A collection of control and analysis code for experiments
Project description
Welcome to ekpmeasure
A repository of analysis and computer control code for various experiments. Image above is an example of data collected and analyzed using this package.
Overview
ekpmeasure is a set of control and analysis code designed to help streamline experiments. The basic idea is that in experimental work we often take data from many different sources, store it in different places, have varying degrees meta data associated with the data (even for a single type of data) and somehow(!) we are supposed to make sense of it all. We like to compare across trials, days, experimental conditions, etc. and it is very difficult to keep track of what data is where, and quickly access it when we need it. Often I find that folks end up copying and pasting raw data between excel spreadsheets and if you're not careful you will quickly lose track of which data came from where. This package's goal is to make this all easier.
You may not find the experimental control code as helpful as it is relatively specific to my research in condensed matter physics (though electrical engineers or similar may find it very useful) but the analysis code is for everyone.
At the heart of the analysis is the Dataset class which is a means of manipulating meta data alone in order to locate which actual data you want to analyze. Datasets don't care about what the real data looks like, and they keep track of where different data is stored so it is easy to select which data you want to look at - only then do you retrieve the data. The real data is returned in a Data class which allows you to group by parameters, perform calculations and much more.
I am always improving this repository and if you have suggestions, I appreciate any feedback and or issues (https://github.com/eparsonnet93/ekpmeasure/issues)
User Guide
Here, we will walk through a brief example of how the analysis power of ekpmeasure
. Scientists often have large amounts of data, stored in different locations and with varying degrees of available meta data. ekpmeasure makes it easier to access all of this data. Once created, you can easily load a Dataset
Say we have some data stored in ./path/to/data/
which is a bunch of .csv
files.
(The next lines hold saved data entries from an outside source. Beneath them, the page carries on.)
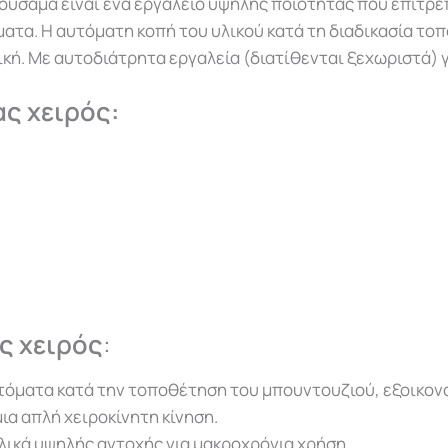
ουσαμά είναι ένα εργαλείο υψηλής ποιότητας που επιτρέ
τα. Η αυτόματη κοπή του υλικού κατά τη διαδικασία τοπ
ική. Με αυτoδιάτρητα εργαλεία (διατίθενται ξεχωριστά)
ς χειρός:
ας
χειρός
:
 αυτόματα κατά την τοποθέτηση του μπουντουζιού, εξοικο
ια απλή χειροκίνητη κίνηση.
λικά υψηλής αντοχής για μακροχρόνια χρήση.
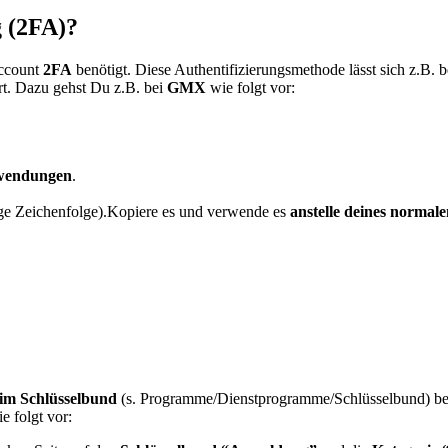
g (2FA)?
Account
2FA
benötigt. Diese Authentifizierungsmethode lässt sich z.B.
t. Dazu gehst Du z.B. bei
GMX
wie folgt vor:
nwendungen
.
ige Zeichenfolge).Kopiere es und verwende es
anstelle deines normal
 im Schlüsselbund
(s. Programme/Dienstprogramme/Schlüsselbund) be
e folgt vor:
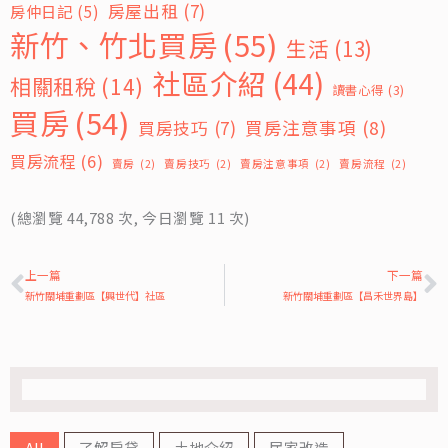
房屋出租
(7)
房仲日記
(5)
新竹、竹北買房
(55)
生活
(13)
社區介紹
(44)
相關租稅
(14)
讀書心得
(3)
買房
(54)
買房技巧
(7)
買房注意事項
(8)
買房流程
(6)
賣房
(2)
賣房技巧
(2)
賣房注意事項
(2)
賣房流程
(2)
(總瀏覽 44,788 次, 今日瀏覽 11 次)
上一頁
上一篇
下一篇
新竹關埔重劃區【興世代】社區
新竹關埔重劃區【昌禾世界島】
All
了解房貸
土地介紹
居家改造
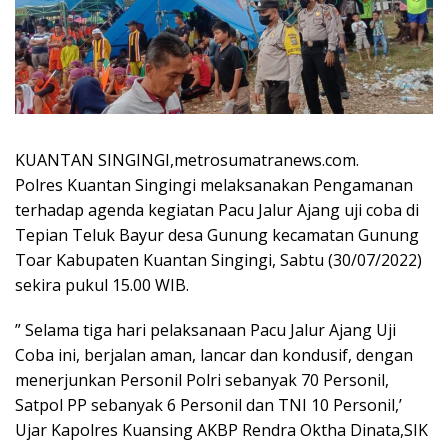
KUANTAN SINGINGI,metrosumatranews.com.
Polres Kuantan Singingi melaksanakan Pengamanan
terhadap agenda kegiatan Pacu Jalur Ajang uji coba di
Tepian Teluk Bayur desa Gunung kecamatan Gunung
Toar Kabupaten Kuantan Singingi, Sabtu (30/07/2022)
sekira pukul 15.00 WIB.
” Selama tiga hari pelaksanaan Pacu Jalur Ajang Uji
Coba ini, berjalan aman, lancar dan kondusif, dengan
menerjunkan Personil Polri sebanyak 70 Personil,
Satpol PP sebanyak 6 Personil dan TNI 10 Personil,’
Ujar Kapolres Kuansing AKBP Rendra Oktha Dinata,SIK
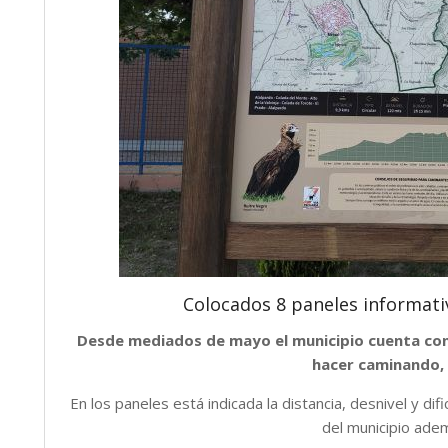
Colocados 8 paneles informativ
Desde mediados de mayo el municipio cuenta con
hacer caminando, 
En los paneles está indicada la distancia, desnivel y d
del municipio adem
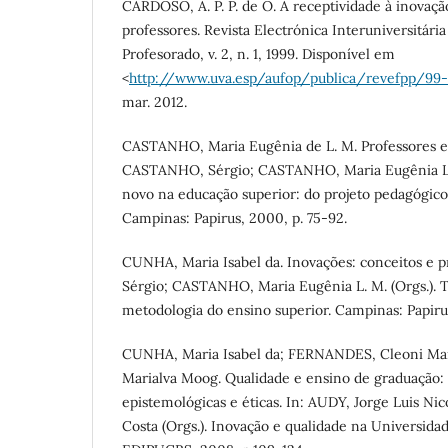
CARDOSO, A. P. P. de O. A receptividade à inovaçã
professores. Revista Electrónica Interuniversitári
Profesorado, v. 2, n. 1, 1999. Disponível em
<
http://www.uva.esp/aufop/publica/revefpp/99-
mar. 2012.
CASTANHO, Maria Eugênia de L. M. Professores e 
CASTANHO, Sérgio; CASTANHO, Maria Eugênia L. 
novo na educação superior: do projeto pedagógico
Campinas: Papirus, 2000, p. 75-92.
CUNHA, Maria Isabel da. Inovações: conceitos e 
Sérgio; CASTANHO, Maria Eugênia L. M. (Orgs.). 
metodologia do ensino superior. Campinas: Papirus
CUNHA, Maria Isabel da; FERNANDES, Cleoni Mar
Marialva Moog. Qualidade e ensino de graduação:
epistemológicas e éticas. In: AUDY, Jorge Luis Ni
Costa (Orgs.). Inovação e qualidade na Universidad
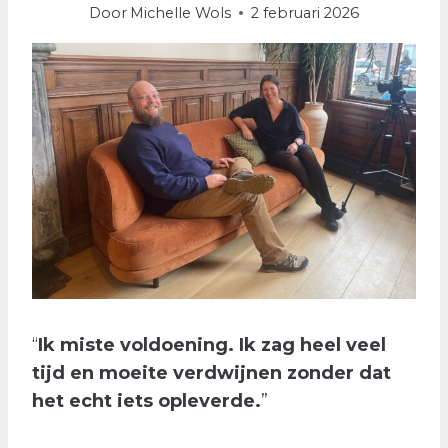
Door
Michelle Wols
2 februari 2026
​“
Ik miste voldoening. Ik zag heel veel
tijd en moeite verdwijnen zonder dat
het echt iets opleverde.
”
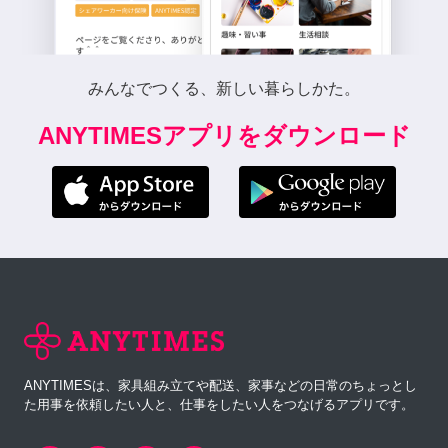
みんなでつくる、新しい暮らしかた。
ANYTIMESアプリをダウンロード
ANYTIMESは、家具組み立てや配送、家事などの日常のちょっとし
た用事を依頼したい人と、仕事をしたい人をつなげるアプリです。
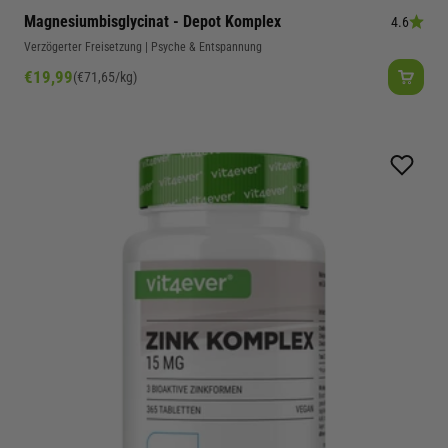
Magnesiumbisglycinat - Depot Komplex
4.6
Verzögerter Freisetzung | Psyche & Entspannung
Angebot
€19,99
(€71,65/kg)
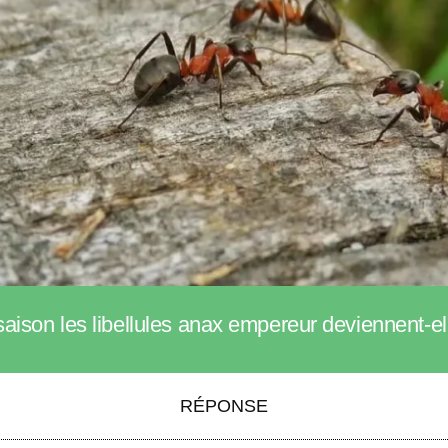
saison les libellules anax empereur deviennent-el
RÉPONSE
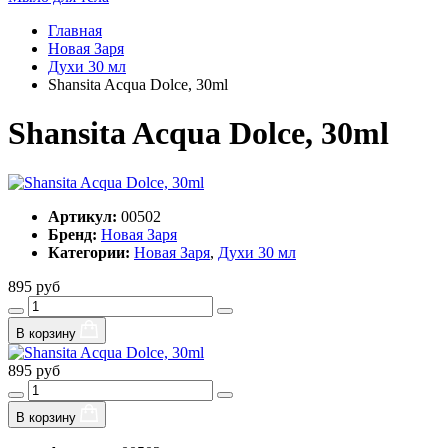
Главная
Новая Заря
Духи 30 мл
Shansita Acqua Dolce, 30ml
Shansita Acqua Dolce, 30ml
Артикул:
00502
Бренд:
Новая Заря
Категории:
Новая Заря
,
Духи 30 мл
895 руб
В корзину
895 руб
В корзину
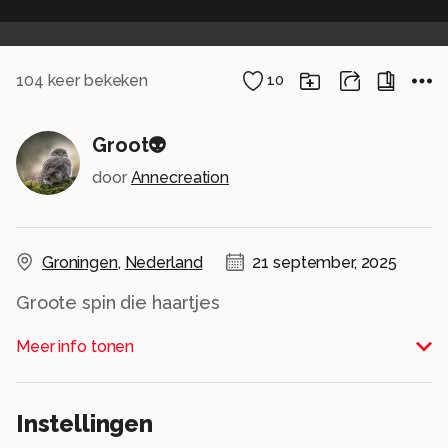
104
keer bekeken
10
Groot👽
door
Annecreation
Groningen
,
Nederland
21 september, 2025
Groote spin die haartjes
Alle rechten voorbehouden
Meer info tonen
Instellingen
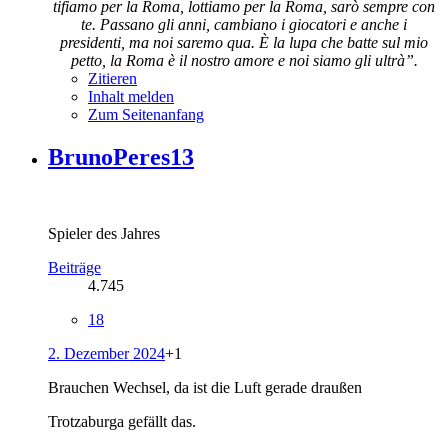
tifiamo per la Roma, lottiamo per la Roma, sarò sempre con
te. Passano gli anni, cambiano i giocatori e anche i
presidenti, ma noi saremo qua. È la lupa che batte sul mio
petto, la Roma è il nostro amore e noi siamo gli ultrà”.
Zitieren
Inhalt melden
Zum Seitenanfang
BrunoPeres13
Spieler des Jahres
Beiträge
4.745
18
2. Dezember 2024
+1
Brauchen Wechsel, da ist die Luft gerade draußen
Trotzaburga gefällt das.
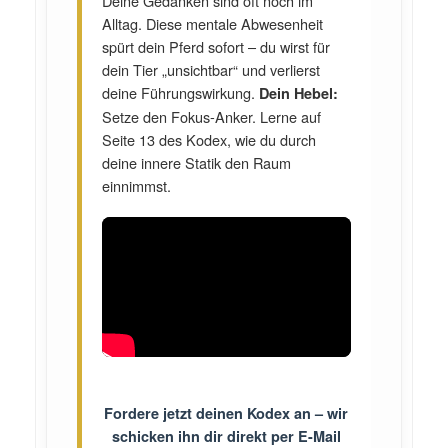
Deine Gedanken sind oft noch im
Alltag. Diese mentale Abwesenheit
spürt dein Pferd sofort – du wirst für
dein Tier „unsichtbar“ und verlierst
deine Führungswirkung.
Dein Hebel:
Setze den Fokus-Anker. Lerne auf
Seite 13 des Kodex, wie du durch
deine innere Statik den Raum
einnimmst.
Fordere jetzt deinen Kodex an – wir
schicken ihn dir direkt per E-Mail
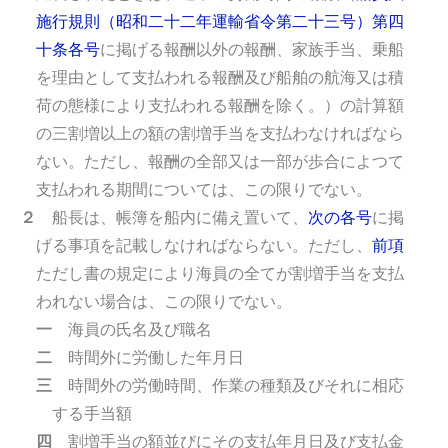
施行規則（昭和二十二年運輸省令第二十三号）第四
十条各号
に掲げる報酬以外の報酬、家族手当、乗船
を理由として支払われる報酬及び船舶の航海又は積
荷の態様により支払われる報酬を除く。）の計算額
の三割増以上の額の割増手当を支払わなければなら
ない。
ただし、報酬の全部又は一部が歩合によつて
支払われる期間については、この限りでない。
２
船長は、帳簿を船内に備え置いて、
次の各号
に掲
げる事項を記載しなければならない。
ただし、
前項
ただし書の規定により海員の全てが割増手当を支払
われない場合は、この限りでない。
一
海員の氏名及び職名
二
時間外に労働した年月日
三
時間外の労働時間、作業の種類及びそれに相応
する手当額
四
割増手当の額並びにその支払年月日及び支払金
We can open one of them (called filename.csv
) up using pandas.read_csv
and see what's inside:
import pandas as pd
import numpy as np
path = './path/to/data/'
filename = 'filename.csv'
>>> df = pd.read_csv(path + filename)
>>> df.head()
This data file has some meta data associated with it. Let's assume for this example that filename.csv
corresponds to the following meta data:
{
'voltage_applied':'10.0V',
'pulsewidth':'100ms'
}
i.e. the file we have here is for a specific type of stimulus, namely an applied voltage of 10V and a pulsewidth of 100ms (doesn't matter what that actually means, it could be any type of meta data). Let's plot this specific data file. Here I want to plot Polarization(uC/cm2)_x
and Polarization(uC/cm2)_y
vs DRIVEVoltage_x
.
df.plot(x = 'DRIVEVoltage_x', y = ['Polarization(uC/cm2)_x','Polarization(uC/cm2)_y'])
Clearly there is a difference between 'Polarization(uC/cm2)_x'
and 'Polarization(uC/cm2)_y'
, and for this particular case, we are interested in quantifying that difference between them. An easy way to do this is by looking at each of their values around 'DRIVEVoltage_x = 0'
, and finding the difference. We will do this in two steps, first find the average of each around zero
def find_avg_P_loop1_loop2(dataframe, center_voltage = 0, window = .1):
"""
Find the average of `Polarization(uC/cm2)_x` and `Polarization(uC/cm2)_y` for data corresponding to `center_voltage - window <= DRIVEVoltage_x <= center_voltage + window`
args:
dataframe (pandas.DataFrame): DataFrame with columns `Polarization(uC/cm2)_x`, `Polarization(uC/cm2)_y` and `DRIVEVoltage_x`
center_voltage (float): Center voltage to find average around
window (float): Window around center voltage to average
returns:
(pandas.DataFrame): Average around center_voltage for loop1 and loop2. Columns: 'p1' and 'p2'
"""
p1, p2 = dataframe['Polarization(uC/cm2)_x'], dataframe['Polarization(uC/cm2)_y']
drivevoltage = dataframe['DRIVEVoltage_x']
#find indices of where the window (center_voltage \pm window) is:
indexer = (drivevoltage<=center_voltage+window)&(drivevoltage>=center_voltage-window)
out = {
'p1': [np.mean(p1[indexer])],
'p2': [np.mean(p2[indexer])]
}
return pd.DataFrame(out)
Next we need a function that calculates the difference.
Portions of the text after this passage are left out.